Lidia estaba deseando gritar a causa de la furia que sentía pero, en vez de eso, se abalanzó sobre él y lo besó. Incrédulo, Bruno disfrutó de aquella locura pero, cuando vio que iba a perder los papeles, la alejó de su cuerpo y siseó:

—No.

—Bruno…

Con gesto chulesco, él se retiró y se mofó.

—Demandas mis besos como los demandan el resto de las mujeres.

—Yo no soy como ellas —replicó Lidia deseosa de estrangularlo.

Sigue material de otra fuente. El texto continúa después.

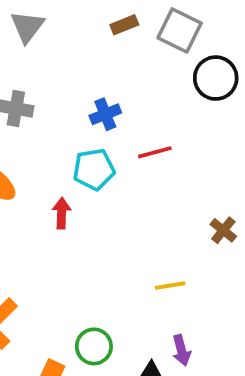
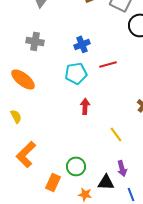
red arrow: (62, 213) -> (85, 106), moved
yellow line: (170, 286) -> (116, 134), turned 63

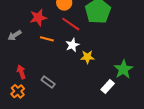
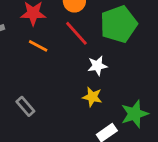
white star: (72, 45) -> (97, 66), moved
yellow star: (87, 57) -> (92, 97), moved

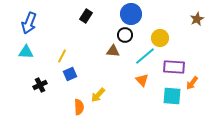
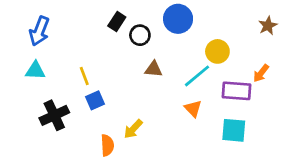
black circle: (125, 35) -> (140, 35), moved
yellow line: (62, 56) -> (84, 76), turned -48
orange arrow: (192, 83) -> (261, 73), moved
black cross: (40, 85) -> (54, 115), size x1.5

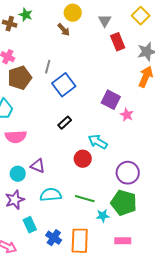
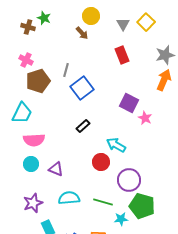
yellow square: (141, 16) -> (146, 22), moved
red rectangle: (118, 42) -> (122, 55), moved
purple circle: (128, 173) -> (129, 180), moved
cyan circle: (18, 174) -> (31, 164), moved

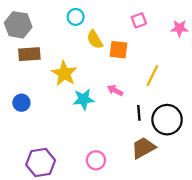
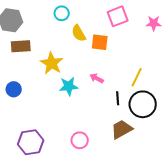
pink square: (139, 20) -> (118, 16), size x1.5
yellow line: (152, 76) -> (137, 77), moved

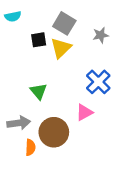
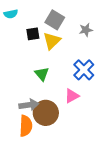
green triangle: (39, 91) -> (42, 74), moved
gray arrow: (19, 123) -> (29, 105), moved
orange semicircle: (30, 147) -> (26, 126), size x1.5

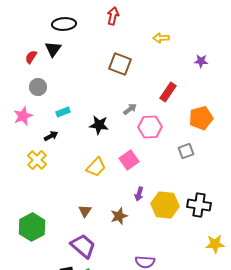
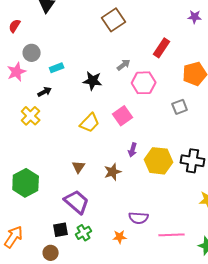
red semicircle: (31, 57) -> (15, 26), moved
brown square: (120, 64) -> (114, 20), turned 35
gray circle: (38, 87) -> (32, 53), moved

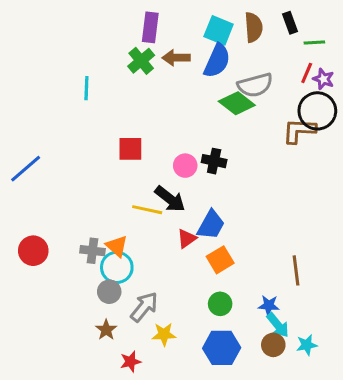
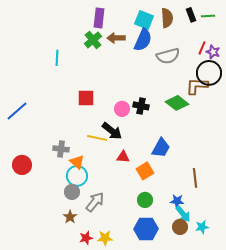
green line: (314, 43) -> (208, 16), moved
green diamond: (237, 103) -> (177, 103), moved
blue trapezoid: (211, 225) -> (161, 148), moved
red triangle: (187, 239) -> (123, 157), turned 40
gray cross: (92, 251) -> (61, 149), moved
yellow star: (164, 334) -> (105, 238), moved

—Desde luego que no. Al menos ellas son siempre dulces y cariñosas.

Echando humo por las orejas, la guerrera lo miró.

—No quiero saber cómo son las demás —respondió.

—¿Ah, no?… —se mofó él.

—No.

Durante unos segundos que parecieron eternos, ambos se miraron a los ojos y finalmente Bruno preguntó:

—Y ¿por qué siento que estás celosa cuando no hay nada entre nosotros?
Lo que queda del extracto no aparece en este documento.